What if the most ancient song in the world is still sung? What if its melody and rhythm reverberate today across all continent? "Y" is a love story that unfolds with astonishing ease and clarity. It is a novel that unites romance, poetry, and nature adventure. It is a book full of superlatives: the oldest song in the world, the vastest expanses of the universe, and the single most astonishing gene shared by butterflies and humans. Y reaches from the U.S. national anthem into the most mysterious of all topics: human consciousness. On its way there, it translates lines from the heart of the Bible and from that most ancient Hindu book of songs: the Rig Veda. Based on extensive research, the novel reveals a world you didn't even imagine existed, told with blockbuster precision over 450 pages in 100 chapters. Every line is a poem.
The plot starts with a founding figure of neuroscience on his deathbed and unfolds just before July 4, 2026, the 250th anniversary of the United States. It reaches from the Mississippi to the Nile and the Indus, and to the mythic wonder of Tolkien's The Lord of the Rings. Elea Zoé-the author-is part of the story. She is a mysterious figure who wishes only one thing: to share this story while remaining unknown, due to circumstances revealed in the fictional plot.
Prolog
Only a couple of minutes longer, the old man thought.

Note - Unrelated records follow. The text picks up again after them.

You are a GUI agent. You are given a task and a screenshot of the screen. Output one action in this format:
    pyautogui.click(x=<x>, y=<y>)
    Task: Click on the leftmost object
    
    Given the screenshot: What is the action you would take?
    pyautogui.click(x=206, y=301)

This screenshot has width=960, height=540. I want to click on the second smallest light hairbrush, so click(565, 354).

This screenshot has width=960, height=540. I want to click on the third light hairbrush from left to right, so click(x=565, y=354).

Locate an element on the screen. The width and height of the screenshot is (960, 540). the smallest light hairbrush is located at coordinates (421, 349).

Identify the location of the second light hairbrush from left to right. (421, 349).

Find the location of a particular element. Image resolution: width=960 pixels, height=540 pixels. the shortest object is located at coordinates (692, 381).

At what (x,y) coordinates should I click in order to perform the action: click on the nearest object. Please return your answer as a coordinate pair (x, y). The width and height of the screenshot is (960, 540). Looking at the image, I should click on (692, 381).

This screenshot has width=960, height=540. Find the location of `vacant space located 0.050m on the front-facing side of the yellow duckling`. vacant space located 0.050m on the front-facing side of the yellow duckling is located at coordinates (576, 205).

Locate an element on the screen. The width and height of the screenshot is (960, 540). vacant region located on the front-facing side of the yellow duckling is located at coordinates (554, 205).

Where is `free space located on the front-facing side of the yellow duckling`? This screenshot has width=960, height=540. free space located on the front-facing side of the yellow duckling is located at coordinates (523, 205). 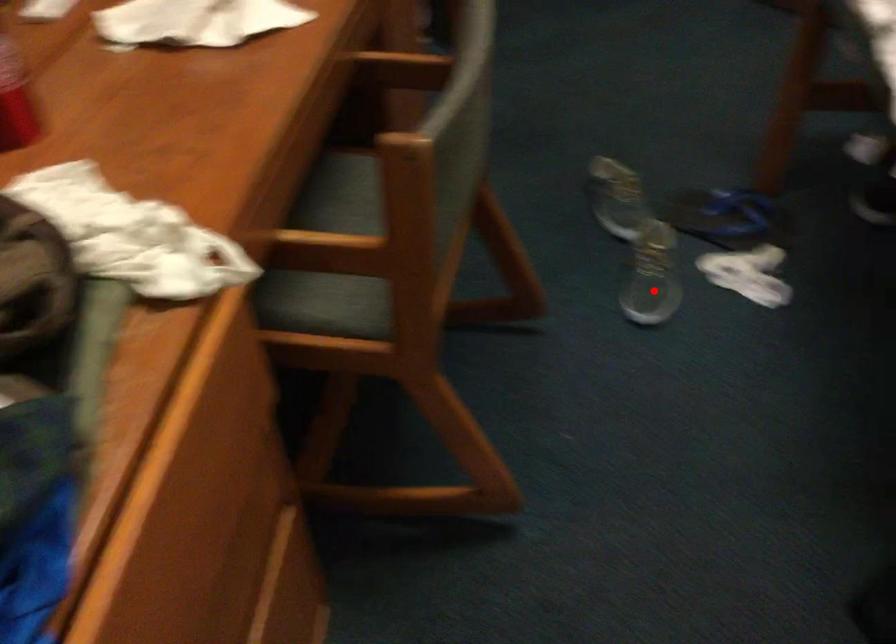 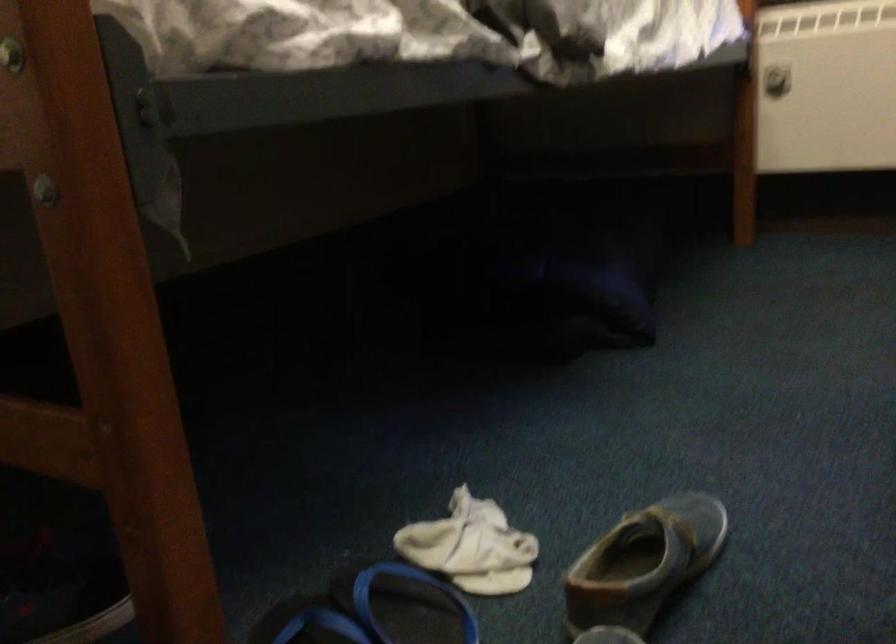 Question: I am providing you with two images of the same scene from different viewpoints. Given a red point in image1, look at the same physical point in image2. Is it:

Choices:
 (A) Closer to the viewpoint
 (B) Farther from the viewpoint

Answer: (A) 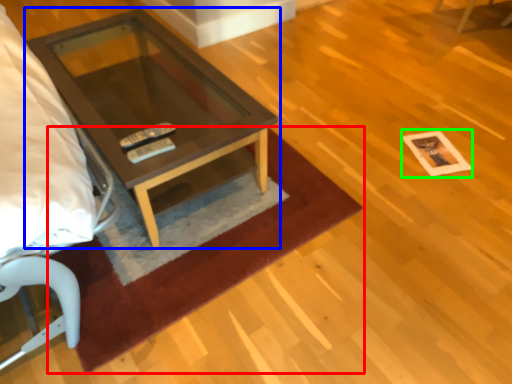 Question: Considering the real-world distances, which object is farthest from mat (highlighted by a red box)? coffee table (highlighted by a blue box) or square (highlighted by a green box)?

Choices:
 (A) coffee table
 (B) square

Answer: (B) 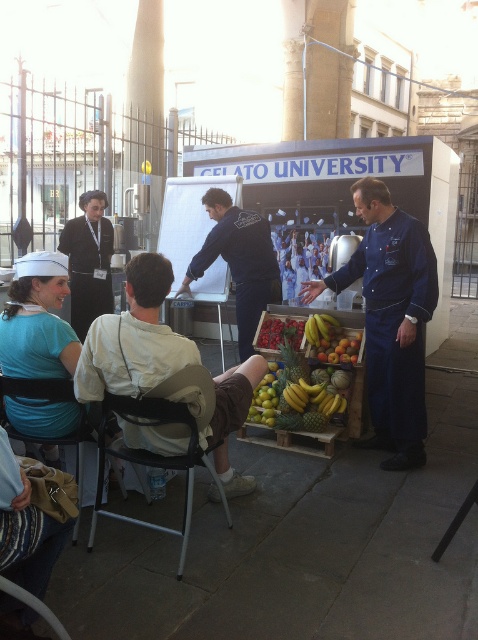 You are standing in front of the gelato demonstration and want to move closer to the two points marked in the image. Which point, point (178, 353) or point (78, 490), is closer to you?

Point (178, 353) is closer to the viewer than point (78, 490).

You are a participant in the gelato class and want to approach the chef in the matte blue uniform at lower left. There is also a person in the black fabric uniform at left blocking your path. Can you walk around them to reach the chef?

The matte blue uniform at lower left is closer to the viewer than the black fabric uniform at left, so the black fabric uniform at left is further away. Since the black fabric uniform at left is further away, you can walk around them to reach the chef in the matte blue uniform at lower left. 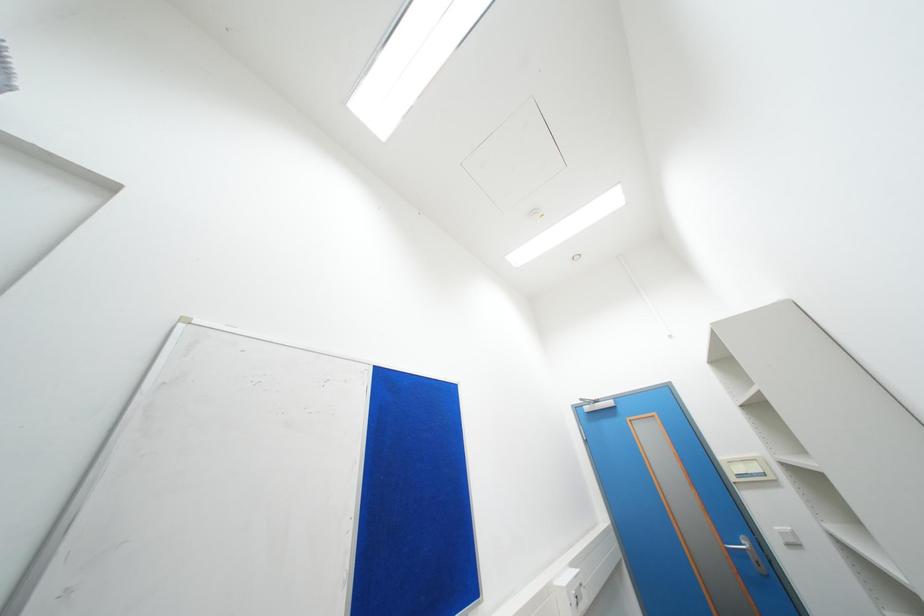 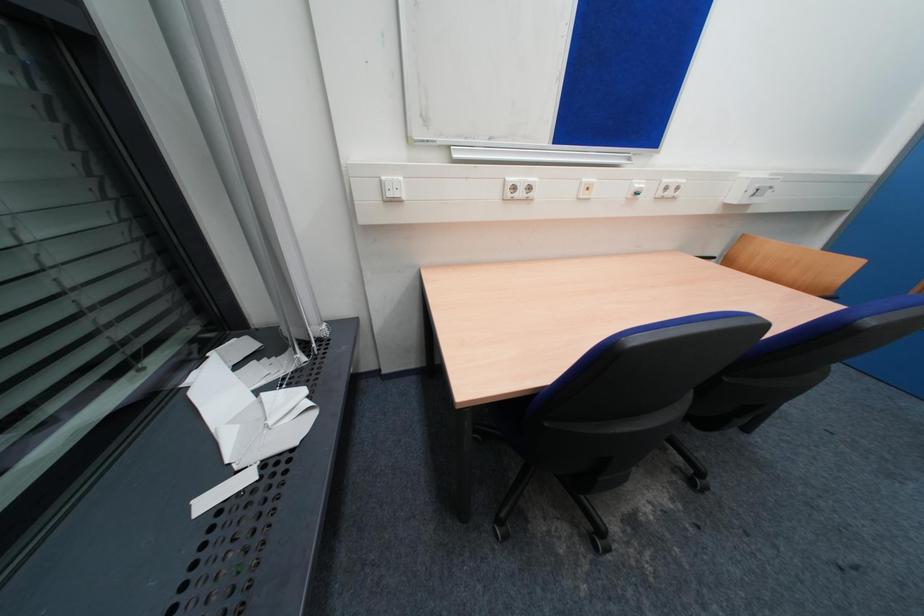 Looking at this image, first-person continuous shooting, in which direction is the camera rotating?

The camera rotated toward left-down. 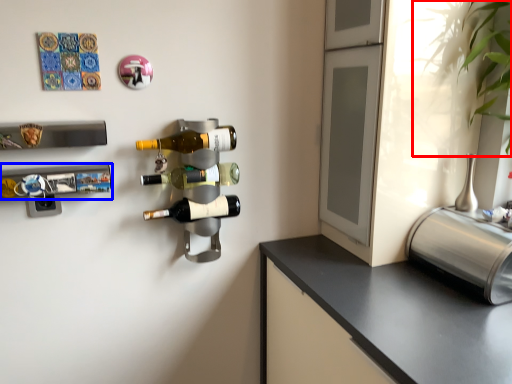 Question: Which object appears farthest to the camera in this image, plant (highlighted by a red box) or wine rack (highlighted by a blue box)?

Choices:
 (A) plant
 (B) wine rack

Answer: (B)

Then the heart monitor next to his bed lost the signal and began to sound an alarm-but he was still there, fully conscious, counting his own faint heartbeats: 21, 22, 23...
I must remain alert, he urged himself, like the soldiers who survived when I was a student.
In 1940, he had recently enrolled in medical school when he heard that wounded soldiers at the front had a much better chance of survival if they stayed conscious.
A surgeon, he remembered, had reported this from the front lines of the most devastating war the world had ever seen.
Once the soldiers lost consciousness, even ordinary wounds often proved fatal.
The professors at the university told him straight out that this made no sense. There was simply no reason why staying conscious should help fight infection.
He wanted proof, not opinion. Soon, he devised a test to double-check whether the surgeon was right.
The answer was: Yes! Every detail was true... and within a fortnight, the young man knew not only that it worked, but also how. ...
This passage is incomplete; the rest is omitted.